# FineLAP Training & Fine-tuning

Before training, make sure that all files from [here](https://huggingface.co/AndreasXi/FineLAP_Pytorch) have been downloaded to `./weights/`. 

## Environmental Setup
```bash
conda create -n finelap python=3.9 

git clone https://github.com/facebookresearch/fairseq.git
pip install "pip<24.1" -U; cd fairseq; pip install -e ./

pip install -r requirements_train.txt
```

## Data Setup
To train FineLAP, we format the data in a JSONL structure as follows:

```json
{
  "audio_id": "Ycq6bqC_AsO4.flac",
  "audio_path": "path/to/audio.wav",
  "caption": "Birds are chirping with background noise.",
  "phrases": [
    {
      "phrase": "Background noise",
      "segments": [
        [0.498, 10.0]
      ]
    },
    {
      "phrase": "Bird vocalization, bird call, bird song",
      "segments": [
        [0.629, 4.114],
        [4.313, 10.0]
      ]
    }
  ]
}
```

Each entry contains:

- audio_id: Unique identifier of the audio sample.
- audio_path: Path to the audio file.
- caption: A clip-level description of the audio content.
- phrases (optional): A list of sound events, where each includes:
  - phrase: Textual phrase of the event
  - segments: Time intervals (in seconds) indicating when the event occurs

For data without frame-level annotations, the `phrases` field can be omitted. The dataset will automatically detect this and skip the frame-level loss for such samples.
An example training metadata file with 10 samples is provided at `data/training_metadata_example.jsonl`.

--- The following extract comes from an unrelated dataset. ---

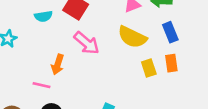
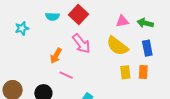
pink line: (41, 85) -> (66, 75), moved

The current training pipeline uses the phrase bank `data/phrase_bank_new_with_FSDLabel_UrbanSED.jsonl`.

Once the dataset metadata JSONL is ready, include it in the `train_data_args.metadata_files` list defined in `config/data_config/data_eat.yaml` or `config/data_config/data_htsat.yaml`.

## Start Training
Run
```bash
bash scripts/train.sh
```
to start training. This will use the config `config/finelap_eat_config.yaml`. The output will be saved in `exps/${exp_name}`. 

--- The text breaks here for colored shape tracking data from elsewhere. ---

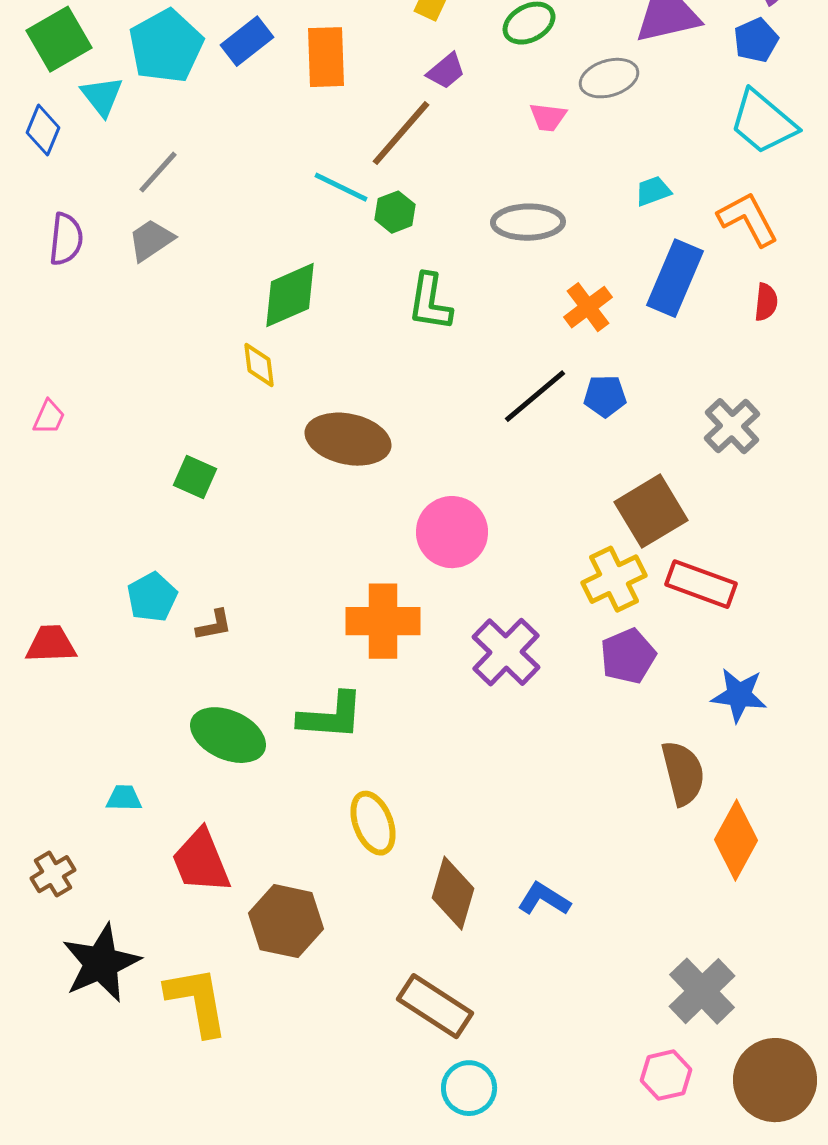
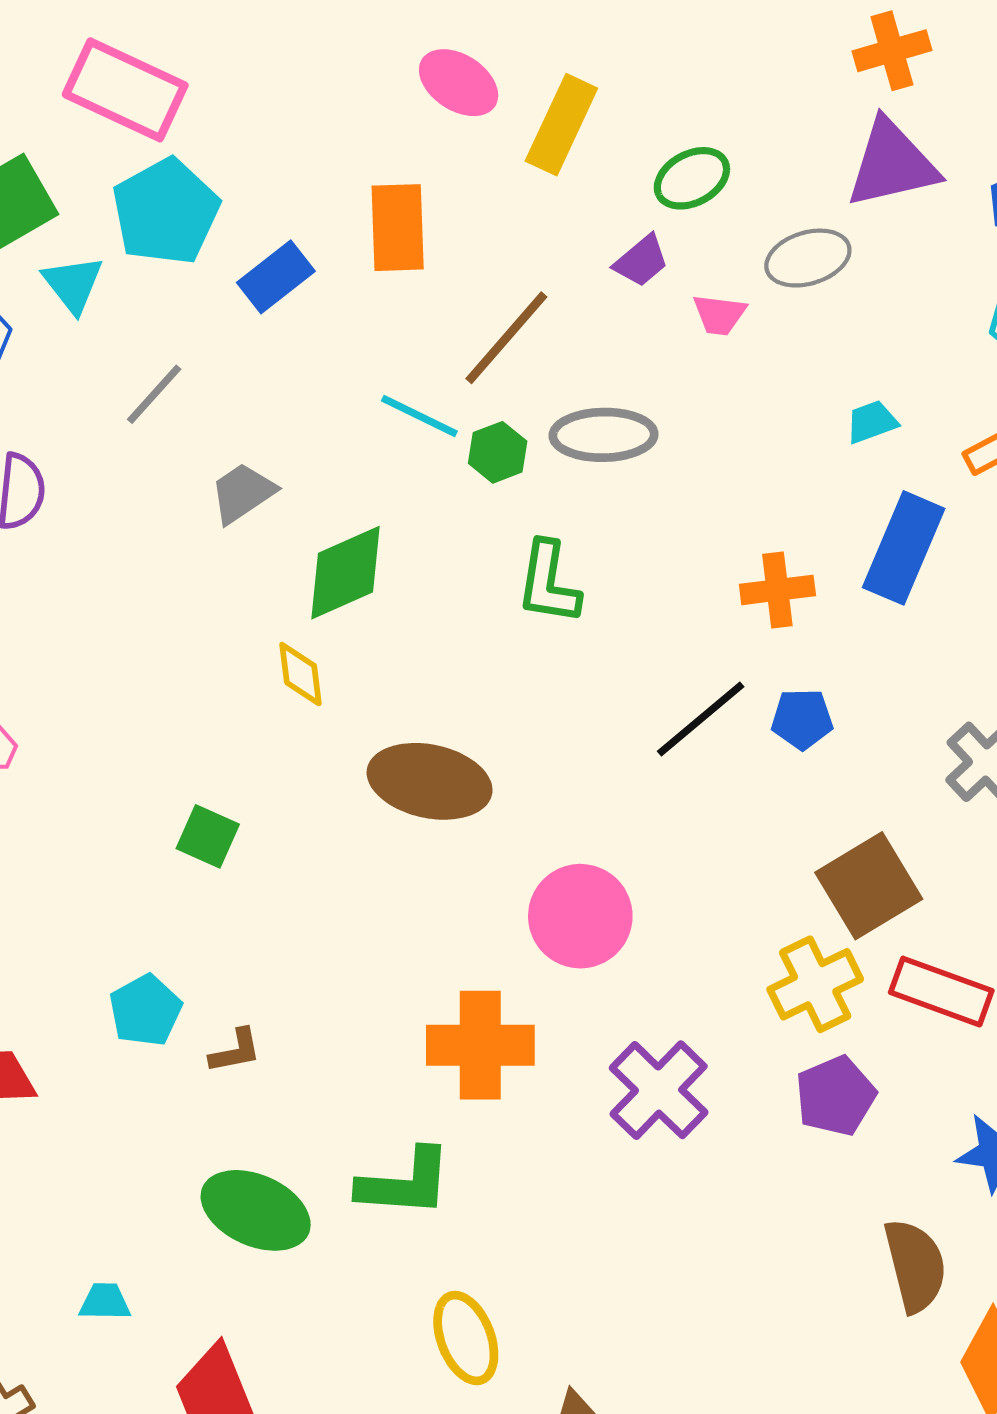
blue rectangle: (247, 41) -> (276, 277), moved
purple trapezoid: (446, 71) -> (641, 261), moved
gray ellipse: (528, 222) -> (604, 435), moved
gray trapezoid: (151, 240) -> (243, 493), moved
orange cross: (588, 307) -> (777, 590), turned 30

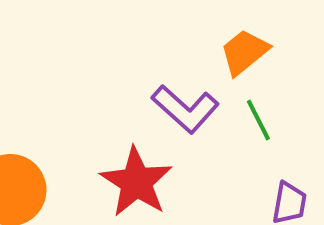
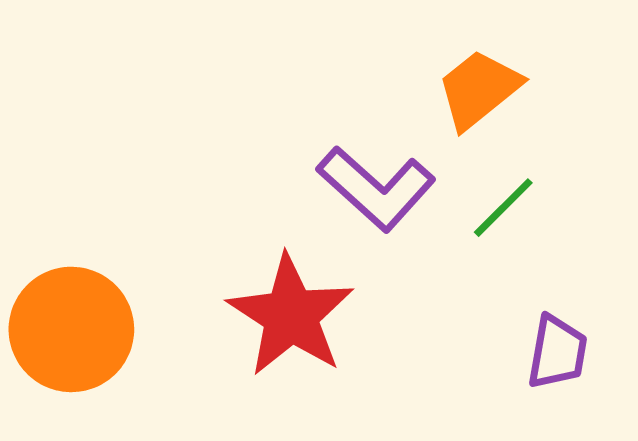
green line: (258, 120) -> (503, 208), turned 72

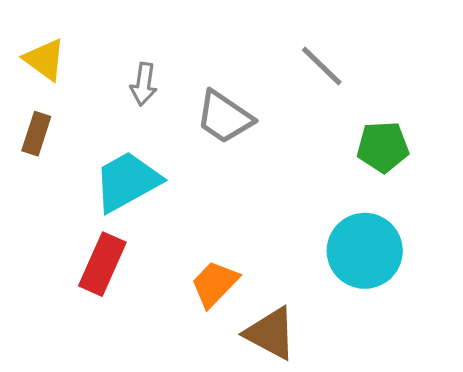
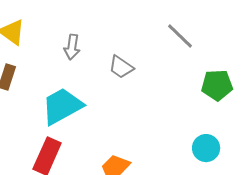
gray trapezoid: (224, 117) -> (121, 67), size x0.7
cyan circle: (365, 251) -> (206, 148), size x0.6

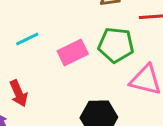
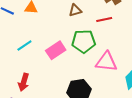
red arrow: (19, 93) -> (24, 82), turned 48

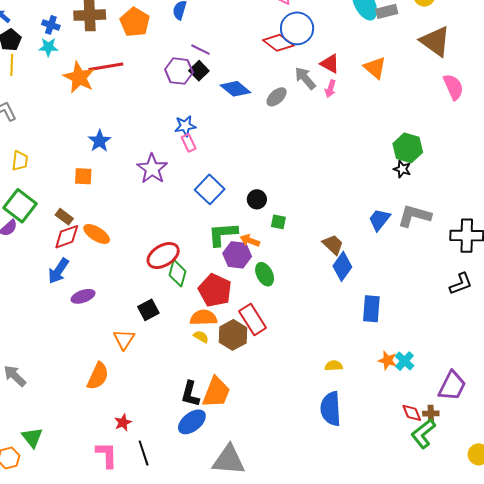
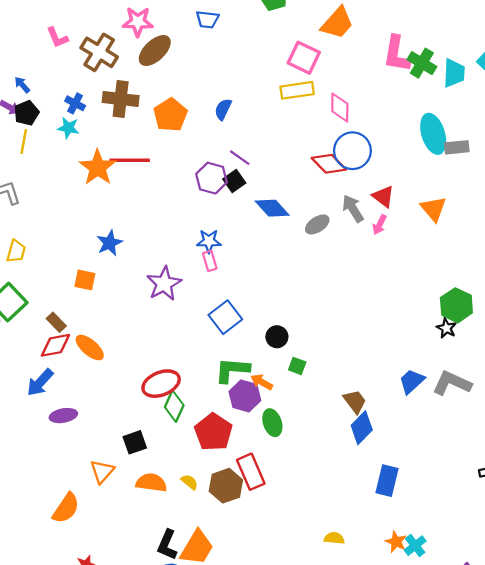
orange semicircle: (204, 318) -> (151, 483), moved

## Fine-tuning From a FineLAP Checkpoint
The training code now supports loading an existing FineLAP checkpoint before training starts. This is useful when you want to finetune from a previously trained model such as `weights/finelap_fixed.pt`.

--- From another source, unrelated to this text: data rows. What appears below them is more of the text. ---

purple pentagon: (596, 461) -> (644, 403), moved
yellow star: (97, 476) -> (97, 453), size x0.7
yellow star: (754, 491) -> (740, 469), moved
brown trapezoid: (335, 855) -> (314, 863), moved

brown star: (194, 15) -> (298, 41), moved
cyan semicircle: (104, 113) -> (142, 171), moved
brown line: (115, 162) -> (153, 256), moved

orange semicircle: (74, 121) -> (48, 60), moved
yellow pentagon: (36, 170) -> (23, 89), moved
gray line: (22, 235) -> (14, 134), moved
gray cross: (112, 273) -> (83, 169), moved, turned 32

In `config/finelap_eat_config.yaml`, set:

```yaml
model_args:
  ckpt_path: './weights/finelap_fixed.pt'
```

If `ckpt_path` is an empty string:

```yaml
model_args:
  ckpt_path: ''
```

then no FineLAP checkpoint will be loaded, and training will start from the encoder initialization defined by `audio_encoder_ckpt` and `text_encoder_ckpt`.

This finetuning path loads model weights only. It does not restore the optimizer state or resume the previous epoch count.